En febrero de 2022, antes de cumplir un año de vicepresidenta, Yolanda Díaz dijo estar agotada. El rodillo consideró positivamente su fortaleza y valentía. Hasta los medios de no-izquierda, ahora rehenes de los sondeos, sugirieron prudencia. Algo respecto al trabajo y el agotamiento tendrá Podemos cuando su primer valedor, Pablo Iglesias, constató algo similar al huir cobardemente de la gran política tras empaparse de confidencialidades asomado al CNI. Además, enfatizó: «sólo un cretino se sentiría bien cuando lo que tiene encima es muchísimo trabajo», aunque tiempo atrás la experiencia vital de cambiar pañales y limpiar culos (sic) a su progenie le validara automáticamente para su absorbente omnipotencia soviética.
Durante ese tramo ahora lejano entre los veranos de 2021 y 2022 tuvo lugar la retirada fantasma de Simone Biles en plenos Juegos Olímpicos, de nuevo por cansancio, inseguridad y temida infrarresistencia a la presión. Como en una performance hiperconectada a un nivel irrelevante, en Madrid asistimos ojipláticos a la celebración del ‘Orgullo Loco’ , reivindicado por Mónica García e Íñigo Errejón al avivar el debate sobre, atención, los cuidados y la salud mental. Orgullo loco. Cansarse de trabajar. Cretinos autorrealizados. Igual la extrema izquierda de este país ha estado lanzando un mensaje y no lo estamos sabiendo encajar en el contexto histórico, pero es lo que parece: ricos quejándose. Y aspirantes a serlo asintiendo.
En la retaguardia del mismo bando se apagan quienes no se cansan porque sus miradas son diáfanas y valen por sí solas como llamadas de socorro. No sabemos cómo será Irene Montero de cretina según la apreciación de su expareja y padre de sus tres hijos miserablemente abandonados, porque nunca se ha quejado de tener demasiado trabajo. Su descomposición física es evidente, ni siquiera hace falta irse a ese vídeo, luego viral, de su época de estudiante en el que lucía una estupenda y válida redondez. Visiblemente demacrada, siempre al borde del llanto, ha enmarcado su mirada en un cianótico que se oscurece cada vez que la rebaten. Ni los signos más evidentes de fatiga, hartazgo e ineptitud le certifican el brillante rol social de víctima. Y eso la convierte en una perfecta mártir.
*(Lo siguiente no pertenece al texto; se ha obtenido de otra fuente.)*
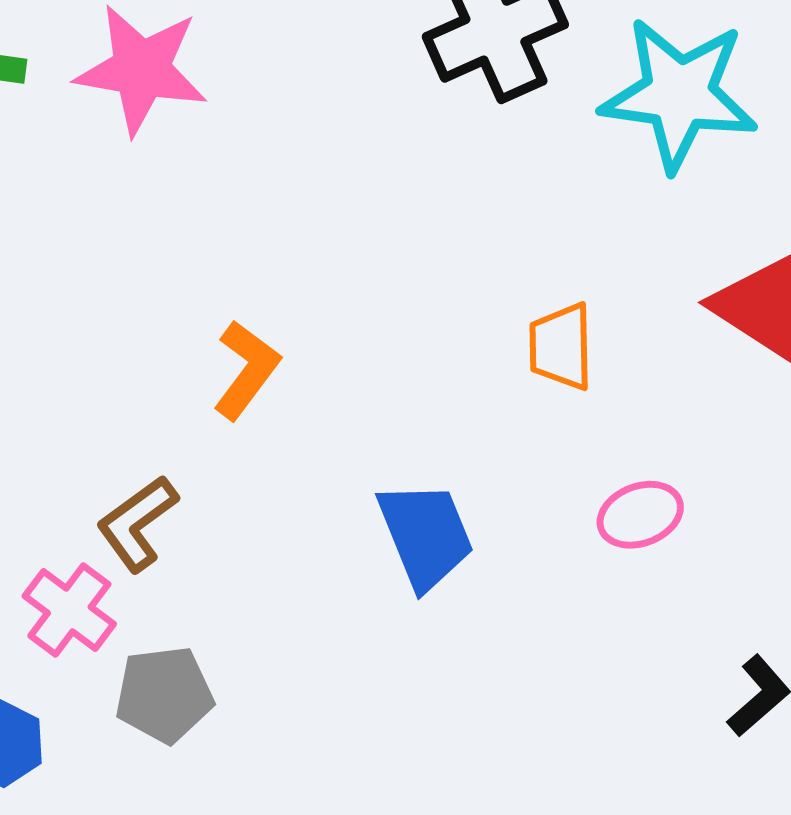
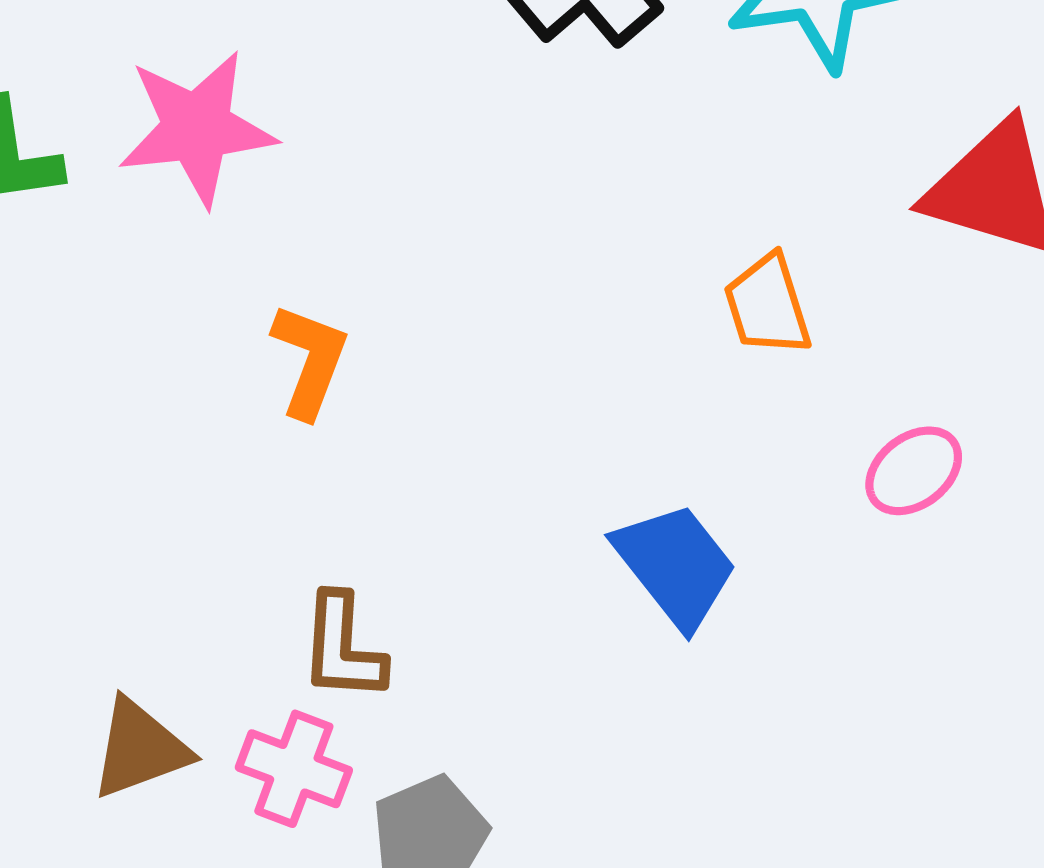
orange L-shape: (246, 370) -> (310, 361), moved
brown L-shape: (137, 523) -> (343, 647), turned -34

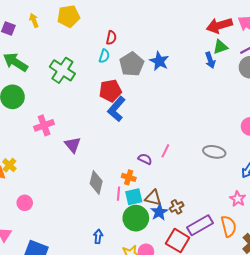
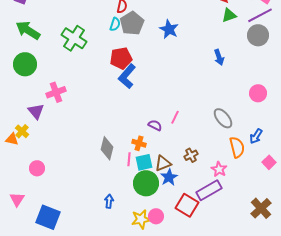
blue arrow: (210, 60) -> (219, 57), moved
gray pentagon: (132, 64) -> (132, 23), moved
purple triangle: (73, 145) -> (36, 111), moved
gray ellipse: (214, 152) -> (223, 118), turned 40
brown triangle: (153, 198) -> (163, 163), turned -36
pink star: (238, 199) -> (219, 169), moved
brown cross: (177, 207) -> (191, 155), moved
orange semicircle: (229, 226) -> (237, 147), moved

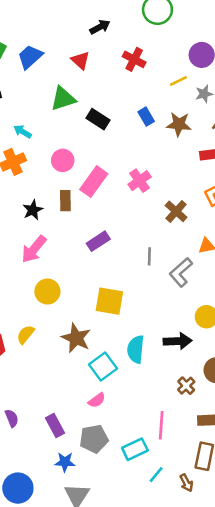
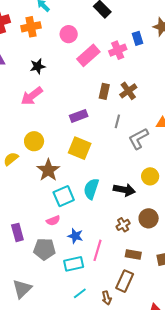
blue rectangle: (146, 117) -> (138, 38), moved
pink cross: (140, 181) -> (118, 50), moved
brown rectangle: (65, 201) -> (104, 91), moved
brown cross: (176, 211) -> (128, 91), moved
purple rectangle: (98, 241) -> (79, 116), moved
yellow circle: (47, 292) -> (34, 141), moved
blue star: (65, 462) -> (75, 236), moved
cyan line: (156, 475) -> (80, 293), moved

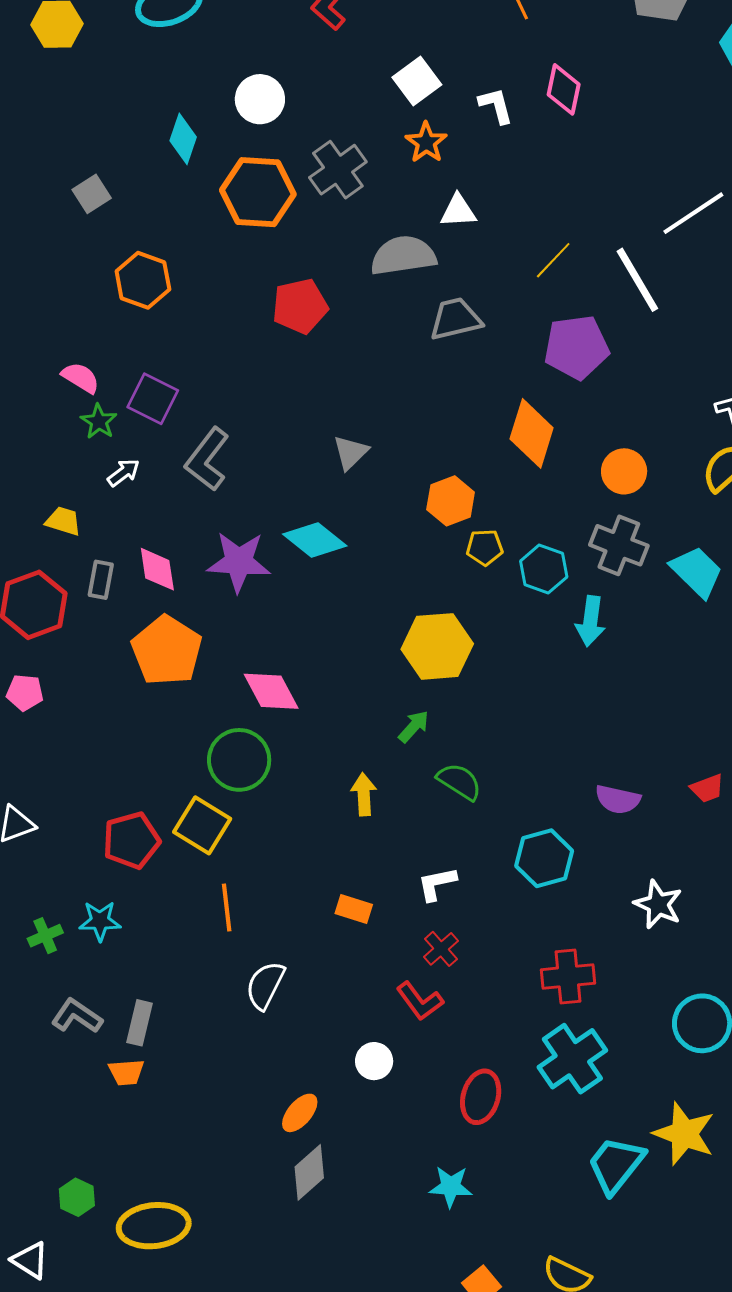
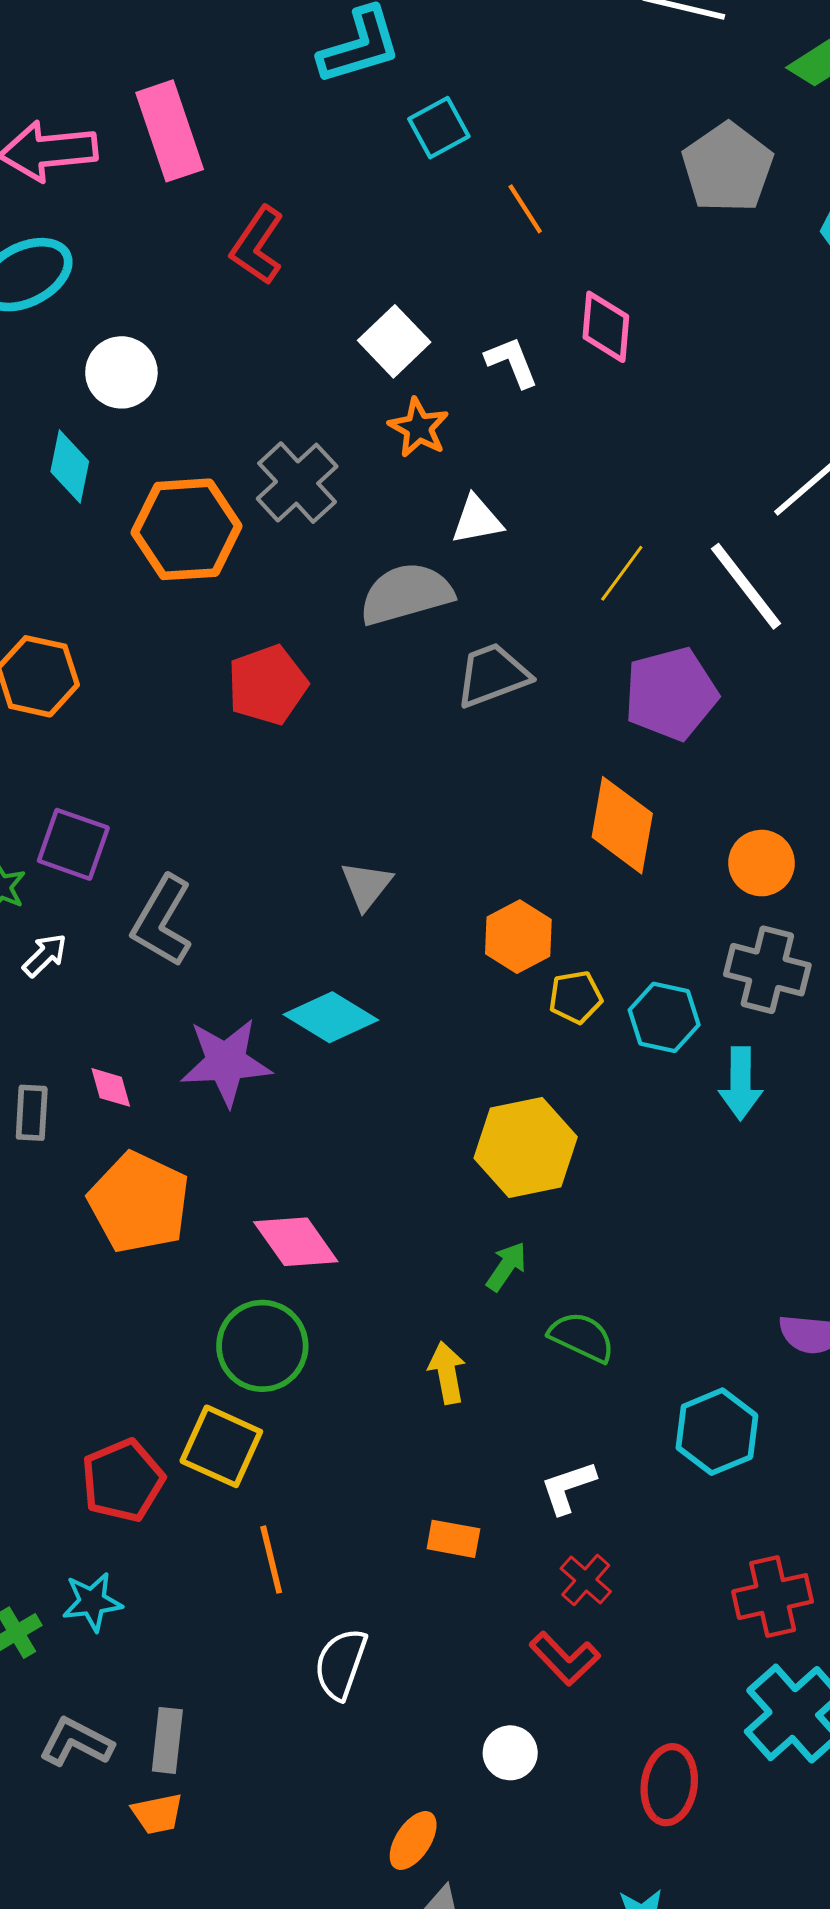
white circle: (260, 99) -> (121, 372), moved
pink diamond: (157, 569) -> (111, 1087), size x0.7

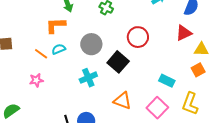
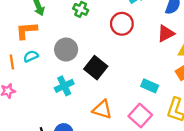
red circle: (138, 37) -> (122, 24), moved
orange line: (41, 54) -> (12, 62), turned 48

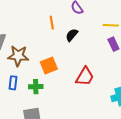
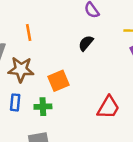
orange line: (52, 23) -> (29, 32), moved
red trapezoid: (85, 76) -> (108, 107), moved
Sólo hay que ojear, porque no merece mucho más, el clamor periodístico alrededor de esa infrademocrática ley del “sí es sí” que el bipartidismo ha reprobado a la que es, indudablemente, una de las políticas peor preparadas que han servido a España nunca. Mientras la izquierda corre velos semitransparentes, la opinión pública parece agazapada desoyendo las señales que Montero visibiliza tan indudablemente acerca de su presencia catatónica en esta legislatura. Le piden la dimisión como si eso fuera a arreglar algo. España es colíder en invocar dimisiones estéticas. Nos pirramos por un personaje público humillándose, cuando en realidad a quien necesitamos ver en una pica no es a la intrascendente, sino a sus consecuencias.
Lo fascinante es que haya quien interprete valentía en que Irene Montero dé la cara contra sus detractores cuando la hemos visto sonreír y celebrar , cuando no directamente omitir, causas y consecuencias de su funesta percepción de la política feminista en torno a la mujer en un país que se cae a trozos que nadie va a recomponer. Dijeron lo mismo de Jacinda Ardern, lo más parecido a un dictador real que ha sufrido el ‘mundo libre’ en el siglo XXI, que también se cansó. El rasgo diferenciador de la valentía va aparejado hoy a un descaro y un maravilloso desdén que lo equiparan a la irresponsabilidad. Un político no puede ni debe cansarse de servir. Pero si prefieren humanizarse, que bajen a este barro y opten a sufrirse a sí mismos durante un periodo de prueba como ciudadanos.